Mahnwache in Friedberg

Für den Hambacher Forst

Aus Protest gegen die Räumung des Besetzercamps im Hambacher Forst und gegen die geplante Rodung an der Braunkohlegrube gibt es am Samstag, 15. September in Friedberg eine Mahnwache. Die Initiative Querstellen-Friedberg ruft dazu auf. Und hofft, dass möglichst viele Besucher zwischen 11 und 12 Uhr auf den Elvis-Presley-Platz kommen. Die Organisatoren schreiben: „Seht nach der Schubkarre mit Kohle und dem gelben Quersteller-X.“ Eine weitere Mahnwache ist für Samstag, 22. September am selben Ort zwischen 11 und 14 Uhr geplant.  Weitere Aktionen gibt es am Frankfurter Flughafen.

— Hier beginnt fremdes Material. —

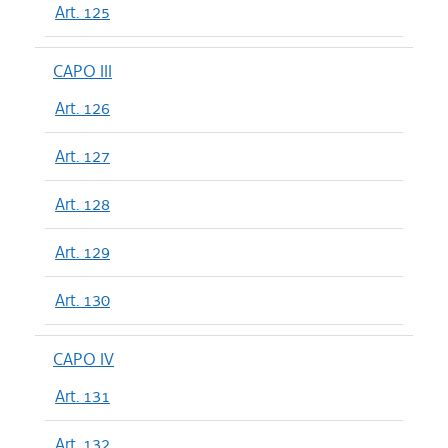
Art. 125
CAPO III
Art. 126
Art. 127
Art. 128
Art. 129
Art. 130
CAPO IV
Art. 131
Art. 132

Mahnwache in Friedberg und Frankfurt

Waldbesetzer gibt es auch in der Rhein-Main-Region. Seit langem wohnen einige Aktivisten in Baumhütten am Frankfurter Flughafen. Sie campen im Treburer Oberwald, von dem sechs Hektar Anfang 2019 für den Bau einer Zubringerstraße zum künftigen Terminal 3 gerodet werden sollen. Am Montag, 17. September um 18 Uhr berichtet die Besetzerin Mikka bei der Montagsdemo im Terminal 1 des Flughafens über das leben im Waldcamp.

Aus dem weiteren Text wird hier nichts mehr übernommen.